If you were to consider various means of escaping the country, there’s no way you would even include a kayak on your list. Well, it worked for this gent. As reported by The Hunterdon County [New Jersey] Democrat:

Steven Pieczynski, 38, who also once lived in Lambertville, was convicted by a jury in a trial conducted by Superior Court Judge Stephen B. Rubin in March. Assistant Prosecutor Anthony Anastasio presented the case.

But he wasn’t jailed pending sentencing. And there was a kayak, and …

Pieczynski entered Canada illegally on Sept. 29, 2012, “using a kayak, launched from Lewiston, N.Y., on the Lower Niagara River,” the prosecutor said.
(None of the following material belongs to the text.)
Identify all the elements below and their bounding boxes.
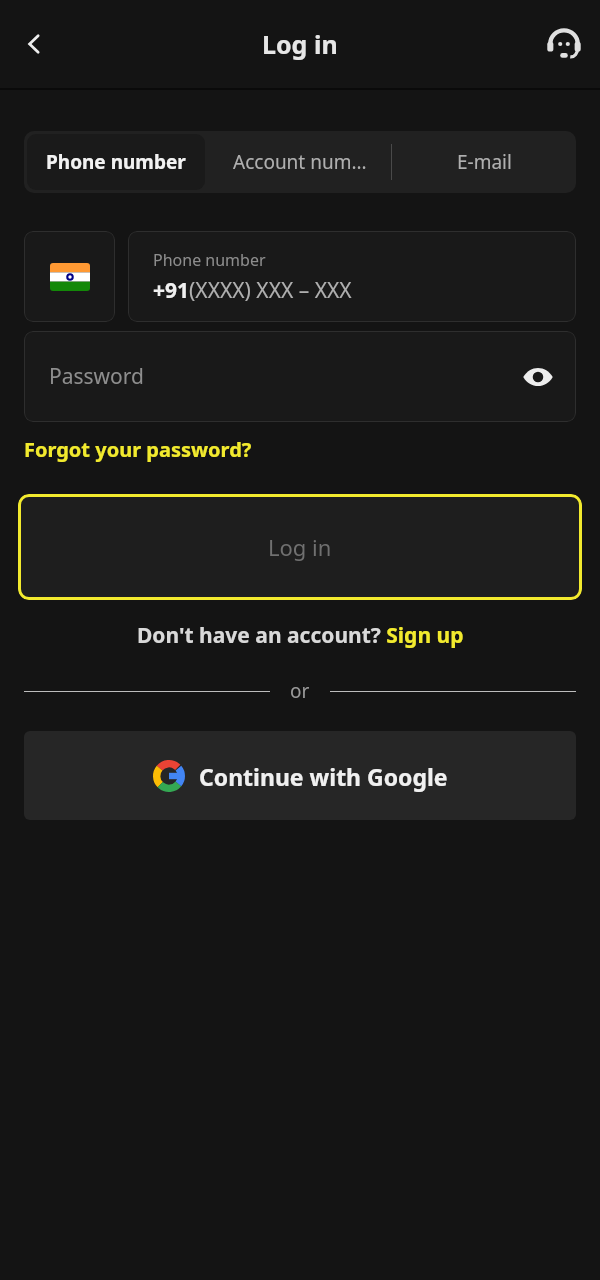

After crossing the river, he made his way to the Toronto area.

You already know it didn’t last.

Detectives eventually tracked down Pieczynski, and on Oct. 23, 2012, members of the Toronto Police Service Fugitive Squad, the Integrated Border Enforcement Team (IBET), the Ontario Provincial Police, and the Canada Border Services Agency arrested him at the home of a woman he met on the Internet, Kearns said. He was extradited back to the United States.

Bam! And he was just sentenced to 4 years for skipping out. But that’s not all.

Pieczynski still faces sentencing on the original burglary and theft conviction.

You’ll find the source here, including a mug shot.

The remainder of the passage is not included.